Farewell (2024)

103 x 140, 103 x 50(2),  70 x  40 cm, wool, polyester, digital hand weaving

Gallery 52, Bergen, Norway

It takes about 0.125 seconds to press the shutter. 

It takes about 3 hours to develop, stop, fix, wash, and dry the bnw film.

It takes about a day to do testing on the loom.

It takes about a week to weave a tapestry.

It takes a lifetime to store our memories. 

Farewell is a family photo series that’s being woven into textiles. The photos were taken on the last family trip before I came to Norway. As my father lit up his cigarette and my grandma walked away in a tunnel, the back of my mind sensed that they were already far away, even though at the moment we were not apart. Photography captures fleeting moments, while threads allow those memories back in my hands, remaining intimate. 

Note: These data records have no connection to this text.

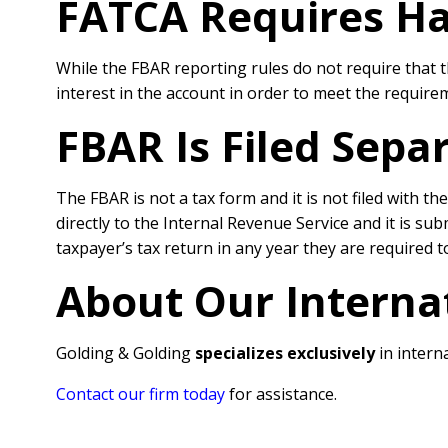
FATCA Requires H
While the FBAR reporting rules do not require that t
interest in the account in order to meet the requirem
FBAR Is Filed Sepa
The FBAR is not a tax form and it is not filed with t
directly to the Internal Revenue Service and it is su
taxpayer’s tax return in any year they are required to
About Our Interna
Golding & Golding
specializes exclusively
in interna
Contact our firm today
for assistance.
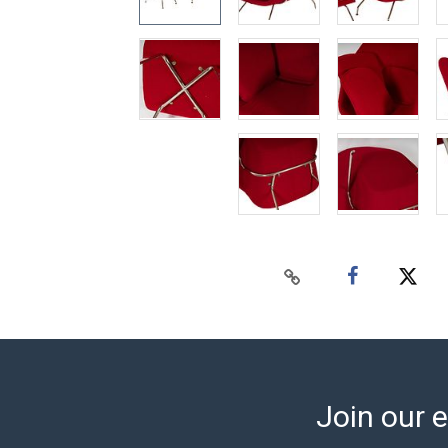
Join our e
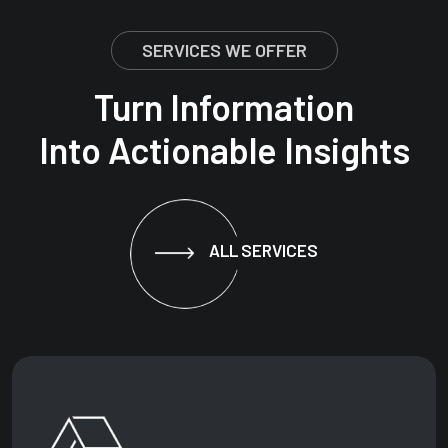
SERVICES WE OFFER
Turn Information
Into Actionable Insights
ALL SERVICES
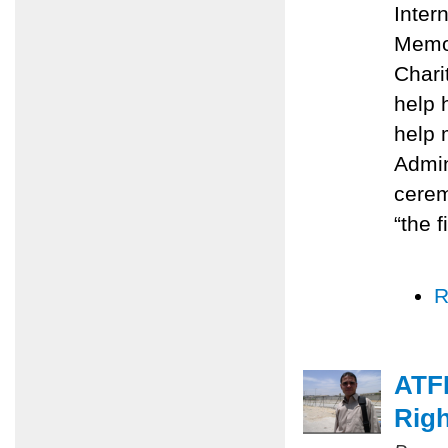
Inter
Memo
Chari
help 
help 
Admin
cerem
“the f
R
ATFP
Righ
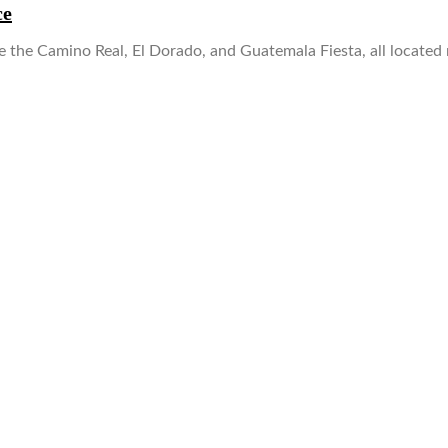
ce
 the Camino Real, El Dorado, and Guatemala Fiesta, all located 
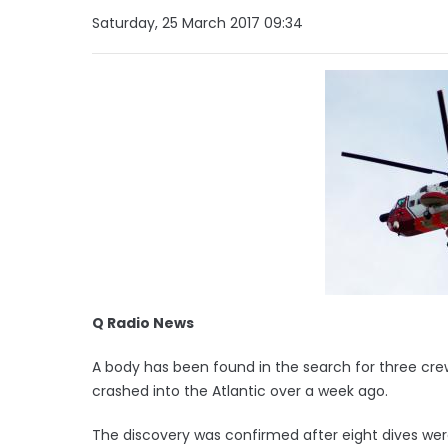
Saturday, 25 March 2017 09:34
Q Radio News
A body has been found in the search for three cre
crashed into the Atlantic over a week ago.
The discovery was confirmed after eight dives wer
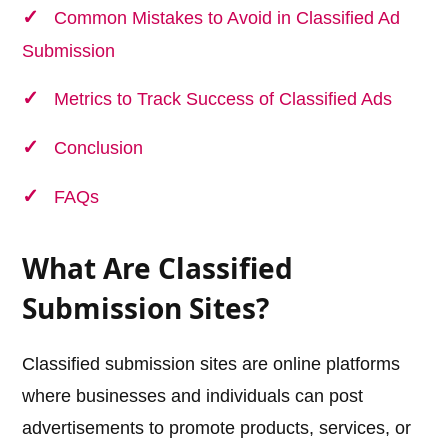
Common Mistakes to Avoid in Classified Ad
Submission
Metrics to Track Success of Classified Ads
Conclusion
FAQs
What Are Classified
Submission Sites?
Classified submission sites are online platforms
where businesses and individuals can post
advertisements to promote products, services, or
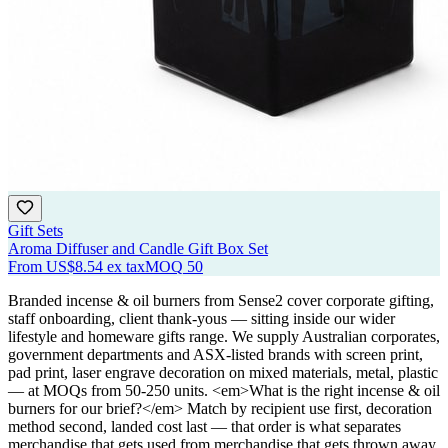
Gift Sets
Aroma Diffuser and Candle Gift Box Set
From
US$8.54
ex tax
MOQ
50
Branded incense & oil burners from Sense2 cover corporate gifting,
staff onboarding, client thank-yous — sitting inside our wider
lifestyle and homeware gifts range. We supply Australian corporates,
government departments and ASX-listed brands with screen print,
pad print, laser engrave decoration on mixed materials, metal, plastic
— at MOQs from 50-250 units. <em>What is the right incense & oil
burners for our brief?</em> Match by recipient use first, decoration
method second, landed cost last — that order is what separates
merchandise that gets used from merchandise that gets thrown away.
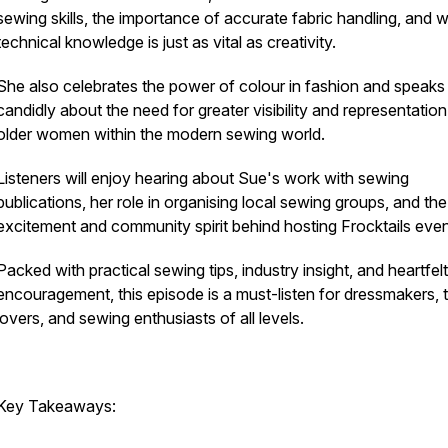
sewing skills, the importance of accurate fabric handling, and 
technical knowledge is just as vital as creativity.
She also celebrates the power of colour in fashion and speaks
candidly about the need for greater visibility and representation
older women within the modern sewing world.
Listeners will enjoy hearing about Sue's work with sewing
publications, her role in organising local sewing groups, and the
excitement and community spirit behind hosting Frocktails eve
Packed with practical sewing tips, industry insight, and heartfelt
encouragement, this episode is a must-listen for dressmakers, t
lovers, and sewing enthusiasts of all levels.
Key Takeaways:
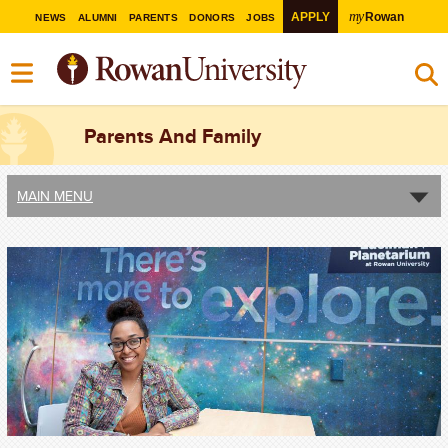
my
APPLY
Rowan
NEWS
ALUMNI
PARENTS
DONORS
JOBS
Parents And Family
MAIN MENU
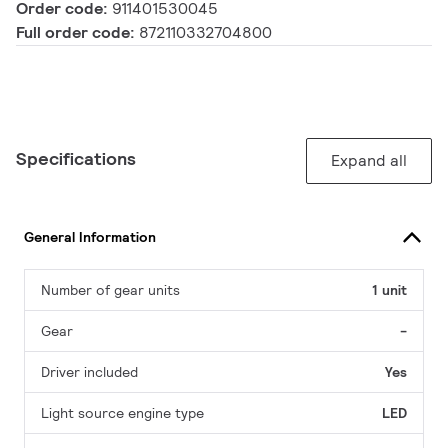
Order code:
911401530045
Full order code:
872110332704800
Specifications
Expand all
General Information
Number of gear units
1 unit
Gear
-
Driver included
Yes
Light source engine type
LED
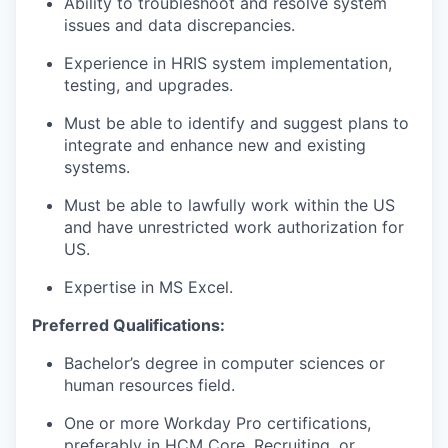
Ability to troubleshoot and resolve system
issues and data discrepancies.
Experience in HRIS system implementation,
testing, and upgrades.
Must be able to identify and suggest plans to
integrate and enhance new and existing
systems.
Must be able to lawfully work within the US
and have unrestricted work authorization for
US.
Expertise in MS Excel.
Preferred Qualifications:
Bachelor’s degree in computer sciences or
human resources field.
One or more Workday Pro certifications,
preferably in HCM Core, Recruiting, or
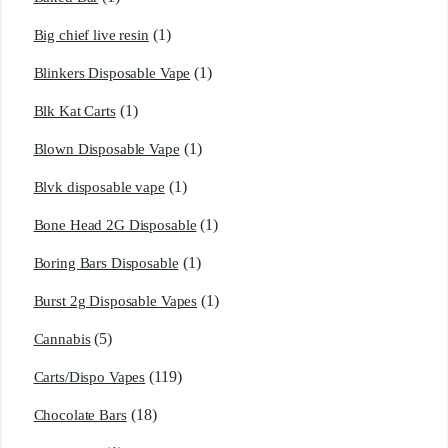
(1)
Big chief live resin
(1)
Blinkers Disposable Vape
(1)
Blk Kat Carts
(1)
Blown Disposable Vape
(1)
Blvk disposable vape
(1)
Bone Head 2G Disposable
(1)
Boring Bars Disposable
(1)
Burst 2g Disposable Vapes
(5)
Cannabis
(119)
Carts/Dispo Vapes
(18)
Chocolate Bars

We are narrative selves, creating meaning in our lives through narration. Narrative discourse connects heavily with textile metaphors: we ‘weave stories’, ‘spin yarns’, and ‘embroider the truth’. Words and threads, Text and textile, the etymological roots become evidence of how we generate metaphorical concepts through automatic responses to everyday bodily experiences and interactions with textiles. The tacit narrative property makes textiles an embodied carrier for storytelling, therefore ‘pictures and words, imagery and narrativity…interwoven in one and the same semiotic fabric of meaning.' The manifold layers of the cultural fabric that weaves together individuals, groups, and society.

The work discusses the intimate relationship between fabric and personal memories, the artist believes, that the tactile experience and the narrative nature that the textile carries gives the storytelling imagery a sense of belonging.